Midway games may be no more, but that doesn't mean its heritage can't live on. Before the iconic publisher was swallowed up by bankruptcy proceedings, one of the little-known deals it made was to license the Hydro Thunder name to Microsoft. Microsoft was interested in the IP because it was working with Vector Unit, a small northern California startup led by two industry veterans, on developing a prototype water racing game into a full title. Although the team at Vector Unit didn't work on the original game, they did have experience with water-based gaming in the form of Blood Wake for the original Xbox. It also didn't hurt that they were fans of Hydro Thunder.

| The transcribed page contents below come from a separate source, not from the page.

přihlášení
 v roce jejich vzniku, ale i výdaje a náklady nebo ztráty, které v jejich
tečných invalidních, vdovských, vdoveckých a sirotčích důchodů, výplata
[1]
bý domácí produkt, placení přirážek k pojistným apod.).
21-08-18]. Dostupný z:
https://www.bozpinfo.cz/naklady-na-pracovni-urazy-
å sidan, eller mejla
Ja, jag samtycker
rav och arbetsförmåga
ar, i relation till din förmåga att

With Hydro Thunder Hurricane nearing completion, Vector Unit invited a group of gaming outlets to join them for a few rounds of competitive multiplayer on the water. Given that it was our first chance to check out a playable version of the game, we jumped at the chance.

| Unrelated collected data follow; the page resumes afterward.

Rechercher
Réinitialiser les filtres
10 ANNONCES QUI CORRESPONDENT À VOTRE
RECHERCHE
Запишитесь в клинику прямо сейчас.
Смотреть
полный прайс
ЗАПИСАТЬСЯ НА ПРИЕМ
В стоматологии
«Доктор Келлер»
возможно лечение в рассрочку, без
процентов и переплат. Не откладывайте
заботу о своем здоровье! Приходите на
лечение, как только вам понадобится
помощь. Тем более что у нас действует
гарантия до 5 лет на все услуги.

Thankfully, the biggest question we had was answered right out of the gate: Vector Unit nailed the control scheme of the original game. This doesn't just look like Hydro Thunder. It is Hydro Thunder through and through. From the floaty jumps to the liberal boost power-ups and the sliding turns, everything that players loved about the original arcade game is back. Don't mistake Hydro Thunder Hurricane for a remake, though. While it may look and feel like the original, everything here is brand-new.
Taking inspiration from the original, every track in Hydro Thunder Hurricane is completely over-the-top. One track had us racing through Area 51, jumping into a portal that looked mysteriously like a Stargate, and continuing the race on an alien planet before returning to Area 51 to complete the track. Another started us off in a Scandinavian village, only to be accosted later on by Thor himself. Finally, there was the nice, mellow, tropical island course. It wasn't all that strange on the first lap, but when Nessie appeared later on in the race, it was a nice surprise, not to mention a creative obstacle. P.S.: Don't ask how she got out of Loch Ness. Even sea monsters need a vacation sometime.

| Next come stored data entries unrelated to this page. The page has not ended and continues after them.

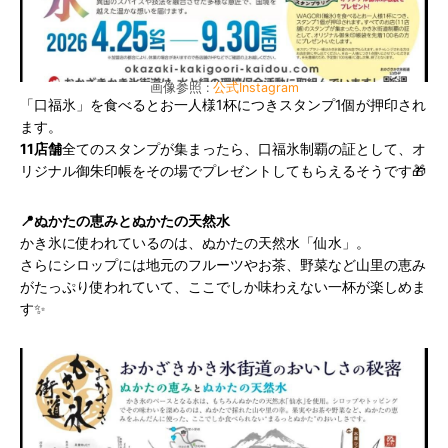
画像参照 :
公式Instagram
「口福氷」を食べるとお一人様1杯につきスタンプ1個が押印され
ます。
11店舗
全てのスタンプが集まったら、口福氷制覇の証として、オ
リジナル御朱印帳をその場でプレゼントしてもらえるそうです🎁
📍ぬかたの恵みとぬかたの天然水
かき氷に使われているのは、ぬかたの天然水「仙水」。
さらにシロップには地元のフルーツやお茶、野菜など山里の恵み
がたっぷり使われていて、ここでしか味わえない一杯が楽しめま
す✨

With up to eight human players on the track, races were a blast. Boats could interact with each other physically, allowing for a rogue player to cause a four- to five-boat pileup as well as indirectly. All of the water physics are independently modeled, so the chop from an opponent's boat will have an effect on you if you're racing close behind. Boost is available to all players all the time, so you don't have to worry about missing out on a power-up simply because the boat in front of you grabbed it. The game balances the boost distribution by decreasing the amount available in each pickup to the front runner and increasing the amount available to those in the back of the pack, but other than that, there are no behind-the-scenes shenanigans affecting the outcome of the race.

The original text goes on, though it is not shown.